Roberto Sáyago 1,2, Martha Lopezaraiza-Mikel 1,, Mauricio Quesada 1, Mariana Yolotl Álvarez-Añorve 1, Alfredo Cascante-Marín 3, Jesus Ma Bastida 1
PMCID: PMC3574374  PMID: 23407832

Abstract

A central issue in ecology is the understanding of the establishment of biotic interactions. We studied the factors that affect the assembly of the commensalistic interactions between vascular epiphytes and their host plants. We used an analytical approach that considers all individuals and species of epiphytic bromeliads and woody hosts and non-hosts at study plots. We built models of interaction probabilities among species to assess if host traits and abundance and spatial overlap of species predict the quantitative epiphyte–host network. Species abundance, species spatial overlap and host size largely predicted pairwise interactions and several network metrics. Wood density and bark texture of hosts also contributed to explain network structure. Epiphytes were more common on large hosts, on abundant woody species, with denser wood and/or rougher bark. The network had a low level of specialization, although several interactions were more frequent than expected by the models. We did not detect a phylogenetic signal on the network structure. The effect of host size on the establishment of epiphytes indicates that mature forests are necessary to preserve diverse bromeliad communities.

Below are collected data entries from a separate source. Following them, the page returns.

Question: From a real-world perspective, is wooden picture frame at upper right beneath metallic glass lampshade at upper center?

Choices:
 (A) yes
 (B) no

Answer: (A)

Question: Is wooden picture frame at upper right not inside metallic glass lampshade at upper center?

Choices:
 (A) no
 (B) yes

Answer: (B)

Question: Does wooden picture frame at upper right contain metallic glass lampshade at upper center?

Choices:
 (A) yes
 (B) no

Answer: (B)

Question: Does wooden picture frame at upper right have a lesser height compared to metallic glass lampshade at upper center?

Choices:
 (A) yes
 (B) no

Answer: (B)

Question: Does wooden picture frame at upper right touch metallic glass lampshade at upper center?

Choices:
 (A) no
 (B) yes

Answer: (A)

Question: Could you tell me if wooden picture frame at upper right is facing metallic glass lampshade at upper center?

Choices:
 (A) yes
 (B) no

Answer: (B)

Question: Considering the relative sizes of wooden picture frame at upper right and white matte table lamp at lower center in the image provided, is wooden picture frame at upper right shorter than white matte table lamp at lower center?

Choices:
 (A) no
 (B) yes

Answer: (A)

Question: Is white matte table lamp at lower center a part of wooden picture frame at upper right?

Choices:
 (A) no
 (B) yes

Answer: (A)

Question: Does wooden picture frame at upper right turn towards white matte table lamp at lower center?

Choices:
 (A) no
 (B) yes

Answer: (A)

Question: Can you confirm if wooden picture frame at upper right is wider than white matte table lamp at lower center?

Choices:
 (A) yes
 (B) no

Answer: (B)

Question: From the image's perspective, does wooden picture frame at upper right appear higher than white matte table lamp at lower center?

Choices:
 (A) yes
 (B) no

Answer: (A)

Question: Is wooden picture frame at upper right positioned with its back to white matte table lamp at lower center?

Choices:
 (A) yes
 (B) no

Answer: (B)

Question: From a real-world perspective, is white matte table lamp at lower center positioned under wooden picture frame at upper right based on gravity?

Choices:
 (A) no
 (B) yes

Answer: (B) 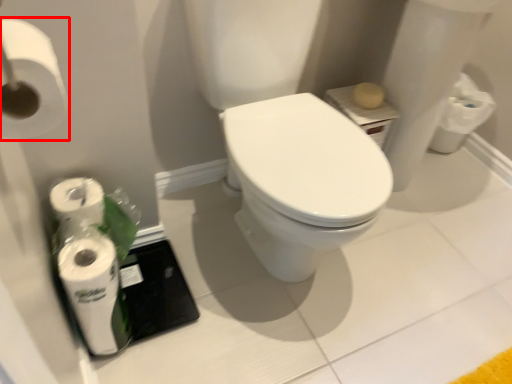 Question: From the image's perspective, what is the correct spatial positioning of toilet paper (annotated by the red box) in reference to toilet paper?

Choices:
 (A) above
 (B) below

Answer: (A) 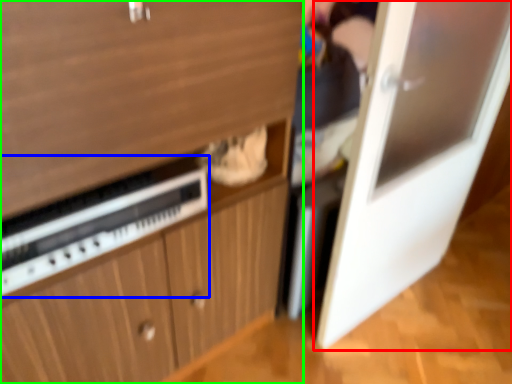 Question: Which object is the farthest from door (highlighted by a red box)? Choose among these: appliance (highlighted by a blue box) or cabinetry (highlighted by a green box).

Choices:
 (A) appliance
 (B) cabinetry

Answer: (A) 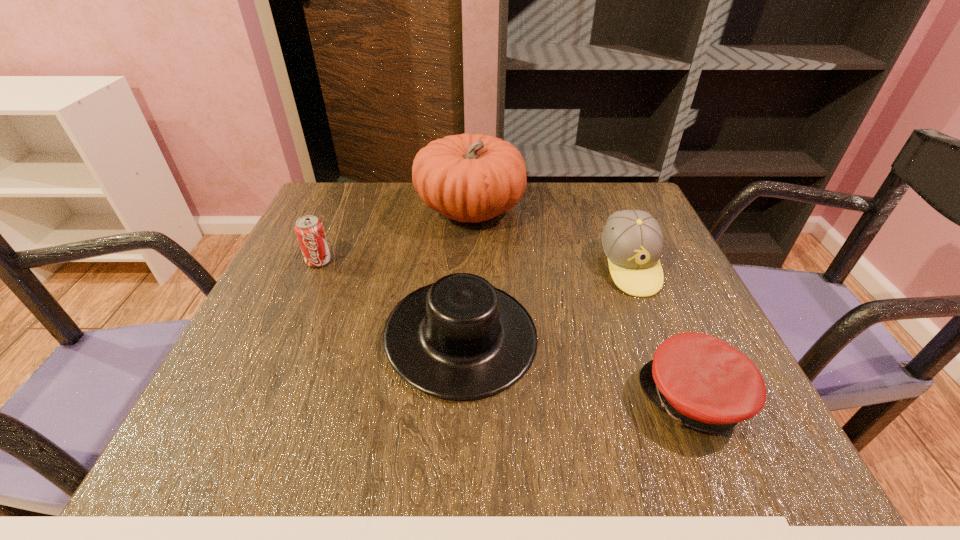 Identify the location of pumpkin. This screenshot has height=540, width=960. (468, 177).

This screenshot has width=960, height=540. I want to click on soda can, so [309, 229].

This screenshot has height=540, width=960. Find the location of `baseball cap`. baseball cap is located at coordinates (632, 240).

I want to click on dress hat, so tap(460, 338).

At what (x,y) coordinates should I click in order to perform the action: click on cap. Please return your answer as a coordinate pair (x, y). The height and width of the screenshot is (540, 960). Looking at the image, I should click on [x=702, y=382].

You are a GUI agent. You are given a task and a screenshot of the screen. Output one action in this format:
    pyautogui.click(x=<x>, y=<y>)
    Task: Click on the vacant space located 0.210m on the left of the pumpkin
    
    Given the screenshot: What is the action you would take?
    pyautogui.click(x=332, y=210)

This screenshot has height=540, width=960. I want to click on vacant region located 0.080m on the front of the leftmost object, so click(x=303, y=295).

At what (x,y) coordinates should I click in order to perform the action: click on free space located on the front-facing side of the baseball cap. Please return your answer as a coordinate pair (x, y). Looking at the image, I should click on (668, 363).

You are a GUI agent. You are given a task and a screenshot of the screen. Output one action in this format:
    pyautogui.click(x=<x>, y=<y>)
    Task: Click on the vacant space located 0.180m on the left of the dress hat
    
    Given the screenshot: What is the action you would take?
    pyautogui.click(x=285, y=336)

At what (x,y) coordinates should I click in order to perform the action: click on vacant space situated at the front of the cap where the visor is located. Please return your answer as a coordinate pair (x, y). This screenshot has width=960, height=540. Looking at the image, I should click on (530, 399). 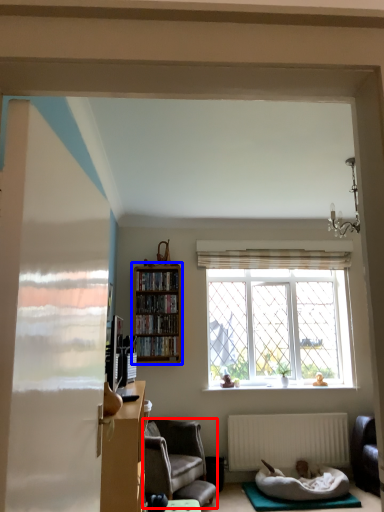 Question: Which object is closer to the camera taking this photo, chair (highlighted by a red box) or bookcase (highlighted by a blue box)?

Choices:
 (A) chair
 (B) bookcase

Answer: (A) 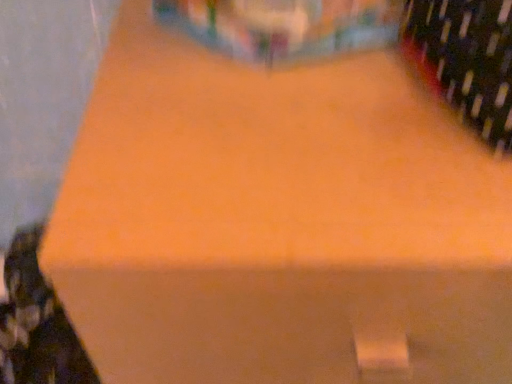 This screenshot has height=384, width=512. Describe the element at coordinates (466, 60) in the screenshot. I see `dark green glass wine bottle at upper right, the 1th wine bottle from the top` at that location.

Locate an element on the screen. Image resolution: width=512 pixels, height=384 pixels. dark green glass wine bottle at upper right, positioned as the 2th wine bottle in back-to-front order is located at coordinates (466, 60).

Image resolution: width=512 pixels, height=384 pixels. What do you see at coordinates (37, 323) in the screenshot? I see `matte black wine bottle at lower left, acting as the 2th wine bottle starting from the right` at bounding box center [37, 323].

This screenshot has height=384, width=512. Identify the location of matte black wine bottle at lower left, acting as the 2th wine bottle starting from the right. (37, 323).

Where is `dark green glass wine bottle at upper right, the 1th wine bottle from the top`? Image resolution: width=512 pixels, height=384 pixels. dark green glass wine bottle at upper right, the 1th wine bottle from the top is located at coordinates (466, 60).

Does matte black wine bottle at lower left, marked as the 2th wine bottle in a top-to-bottom arrangement, appear on the left side of dark green glass wine bottle at upper right, the 1th wine bottle from the top?

Correct, you'll find matte black wine bottle at lower left, marked as the 2th wine bottle in a top-to-bottom arrangement, to the left of dark green glass wine bottle at upper right, the 1th wine bottle from the top.

Between matte black wine bottle at lower left, the first wine bottle positioned from the bottom, and dark green glass wine bottle at upper right, acting as the first wine bottle starting from the right, which one is positioned in front?

dark green glass wine bottle at upper right, acting as the first wine bottle starting from the right, is closer to the camera.

Is point (22, 270) positioned in front of point (452, 0)?

No, (22, 270) is behind (452, 0).

From the image's perspective, is matte black wine bottle at lower left, acting as the 2th wine bottle starting from the right, over dark green glass wine bottle at upper right, acting as the first wine bottle starting from the right?

Actually, matte black wine bottle at lower left, acting as the 2th wine bottle starting from the right, appears below dark green glass wine bottle at upper right, acting as the first wine bottle starting from the right, in the image.

From a real-world perspective, which is physically above, matte black wine bottle at lower left, which appears as the 2th wine bottle when viewed from the front, or dark green glass wine bottle at upper right, positioned as the 2th wine bottle in back-to-front order?

In real-world perspective, dark green glass wine bottle at upper right, positioned as the 2th wine bottle in back-to-front order, is above.

In the scene shown: Is matte black wine bottle at lower left, which appears as the 2th wine bottle when viewed from the front, wider than dark green glass wine bottle at upper right, the 1th wine bottle from the top?

Indeed, matte black wine bottle at lower left, which appears as the 2th wine bottle when viewed from the front, has a greater width compared to dark green glass wine bottle at upper right, the 1th wine bottle from the top.

Based on the photo, considering the sizes of objects matte black wine bottle at lower left, which appears as the 2th wine bottle when viewed from the front, and dark green glass wine bottle at upper right, placed as the first wine bottle when sorted from front to back, in the image provided, who is taller, matte black wine bottle at lower left, which appears as the 2th wine bottle when viewed from the front, or dark green glass wine bottle at upper right, placed as the first wine bottle when sorted from front to back,?

matte black wine bottle at lower left, which appears as the 2th wine bottle when viewed from the front.

Between matte black wine bottle at lower left, marked as the 2th wine bottle in a top-to-bottom arrangement, and dark green glass wine bottle at upper right, positioned as the 2th wine bottle in back-to-front order, which one has smaller size?

dark green glass wine bottle at upper right, positioned as the 2th wine bottle in back-to-front order, is smaller.

Would you say matte black wine bottle at lower left, marked as the 2th wine bottle in a top-to-bottom arrangement, is outside dark green glass wine bottle at upper right, positioned as the 2th wine bottle in back-to-front order?

Yes, matte black wine bottle at lower left, marked as the 2th wine bottle in a top-to-bottom arrangement, is not within dark green glass wine bottle at upper right, positioned as the 2th wine bottle in back-to-front order.

Is matte black wine bottle at lower left, the 1th wine bottle from the left, positioned far away from dark green glass wine bottle at upper right, which appears as the second wine bottle when viewed from the left?

matte black wine bottle at lower left, the 1th wine bottle from the left, is near dark green glass wine bottle at upper right, which appears as the second wine bottle when viewed from the left, not far away.

Is matte black wine bottle at lower left, the first wine bottle positioned from the bottom, oriented away from dark green glass wine bottle at upper right, placed as the first wine bottle when sorted from front to back?

No.

What are the coordinates of `wine bottle on the right of matte black wine bottle at lower left, marked as the 2th wine bottle in a top-to-bottom arrangement` in the screenshot? It's located at (466, 60).

Considering the relative positions of dark green glass wine bottle at upper right, the 2th wine bottle ordered from the bottom, and matte black wine bottle at lower left, acting as the 2th wine bottle starting from the right, in the image provided, is dark green glass wine bottle at upper right, the 2th wine bottle ordered from the bottom, to the right of matte black wine bottle at lower left, acting as the 2th wine bottle starting from the right, from the viewer's perspective?

Yes, dark green glass wine bottle at upper right, the 2th wine bottle ordered from the bottom, is to the right of matte black wine bottle at lower left, acting as the 2th wine bottle starting from the right.

Which object is closer to the camera taking this photo, dark green glass wine bottle at upper right, the 2th wine bottle ordered from the bottom, or matte black wine bottle at lower left, the 1th wine bottle from the left?

dark green glass wine bottle at upper right, the 2th wine bottle ordered from the bottom, is more forward.

Is point (482, 81) closer to viewer compared to point (23, 316)?

Yes, it is in front of point (23, 316).

From the image's perspective, is dark green glass wine bottle at upper right, which appears as the second wine bottle when viewed from the left, beneath matte black wine bottle at lower left, which appears as the 2th wine bottle when viewed from the front?

No.

From a real-world perspective, is dark green glass wine bottle at upper right, positioned as the 2th wine bottle in back-to-front order, located higher than matte black wine bottle at lower left, the 1th wine bottle from the left?

Yes, from a real-world perspective, dark green glass wine bottle at upper right, positioned as the 2th wine bottle in back-to-front order, is over matte black wine bottle at lower left, the 1th wine bottle from the left

Is dark green glass wine bottle at upper right, the 1th wine bottle from the top, wider than matte black wine bottle at lower left, the 1th wine bottle from the left?

No, dark green glass wine bottle at upper right, the 1th wine bottle from the top, is not wider than matte black wine bottle at lower left, the 1th wine bottle from the left.

Which of these two, dark green glass wine bottle at upper right, positioned as the 2th wine bottle in back-to-front order, or matte black wine bottle at lower left, which appears as the 2th wine bottle when viewed from the front, stands taller?

matte black wine bottle at lower left, which appears as the 2th wine bottle when viewed from the front, is taller.

In terms of size, does dark green glass wine bottle at upper right, the 1th wine bottle from the top, appear bigger or smaller than matte black wine bottle at lower left, which is counted as the 1th wine bottle, starting from the back?

In the image, dark green glass wine bottle at upper right, the 1th wine bottle from the top, appears to be smaller than matte black wine bottle at lower left, which is counted as the 1th wine bottle, starting from the back.

Can we say dark green glass wine bottle at upper right, placed as the first wine bottle when sorted from front to back, lies outside matte black wine bottle at lower left, acting as the 2th wine bottle starting from the right?

Yes, dark green glass wine bottle at upper right, placed as the first wine bottle when sorted from front to back, is located beyond the bounds of matte black wine bottle at lower left, acting as the 2th wine bottle starting from the right.

Is the surface of dark green glass wine bottle at upper right, placed as the first wine bottle when sorted from front to back, in direct contact with matte black wine bottle at lower left, marked as the 2th wine bottle in a top-to-bottom arrangement?

dark green glass wine bottle at upper right, placed as the first wine bottle when sorted from front to back, and matte black wine bottle at lower left, marked as the 2th wine bottle in a top-to-bottom arrangement, are clearly separated.

Is dark green glass wine bottle at upper right, acting as the first wine bottle starting from the right, aimed at matte black wine bottle at lower left, acting as the 2th wine bottle starting from the right?

No, dark green glass wine bottle at upper right, acting as the first wine bottle starting from the right, is not oriented towards matte black wine bottle at lower left, acting as the 2th wine bottle starting from the right.

What's the angular difference between dark green glass wine bottle at upper right, which appears as the second wine bottle when viewed from the left, and matte black wine bottle at lower left, marked as the 2th wine bottle in a top-to-bottom arrangement,'s facing directions?

The facing directions of dark green glass wine bottle at upper right, which appears as the second wine bottle when viewed from the left, and matte black wine bottle at lower left, marked as the 2th wine bottle in a top-to-bottom arrangement, are 4.29 degrees apart.

The width and height of the screenshot is (512, 384). I want to click on wine bottle located above the matte black wine bottle at lower left, which appears as the 2th wine bottle when viewed from the front (from a real-world perspective), so [466, 60].

The width and height of the screenshot is (512, 384). I want to click on wine bottle on the left of dark green glass wine bottle at upper right, positioned as the 2th wine bottle in back-to-front order, so click(37, 323).

Where is `wine bottle above the matte black wine bottle at lower left, which is counted as the 1th wine bottle, starting from the back (from a real-world perspective)`? The image size is (512, 384). wine bottle above the matte black wine bottle at lower left, which is counted as the 1th wine bottle, starting from the back (from a real-world perspective) is located at coordinates (466, 60).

Keywords: Bromeliaceae, Chamela-Cuixmala biosphere reserve, ecological interactions, Mexico, Tillandsia, tropical dry forest

1. Introduction

An important aim in community ecology is to identify the factors that drive the establishment of species interactions. Mutualisms, antagonisms and more recently commensalisms have been depicted as complex networks [13], and have revealed patterns of community organization common in ecological systems, such as the tendency of species to interact with subsets of the interaction partners of more generalized species (nestedness, [4]). Quantitative differences in network properties among these interaction types have been identified [57], indicating differences in the underlying structuring factors. If interactions are neutral, the structure of the network is explained by the random interaction among individuals in the community and species abundance determines network patterns [8]. However, deterministic factors can also affect the structure of a network. There has been debate on whether neutral or biological factors such as complementarity in species phenotypes determine structural patterns of networks [912]. Phylogenetic analyses can help understand network topology because evolutionary history can influence ecological interactions [13,14]. Recent advances have been made in identifying the factors that influence network structure in mutualisms [12,1517] and antagonisms [1820], though there is a lag in the study of commensalistic interactions. Network structures may be the result of multiple, hierarchical, non-exclusive interactions among factors [21], but few studies have assessed several factors simultaneously [12,15,18]. Identifying the factors that structure interaction networks provides novel insights into the ecological and evolutionary processes at the community level that shape interactions, with possible implications for the management and conservation of species, particularly for groups with high vulnerability to extinction.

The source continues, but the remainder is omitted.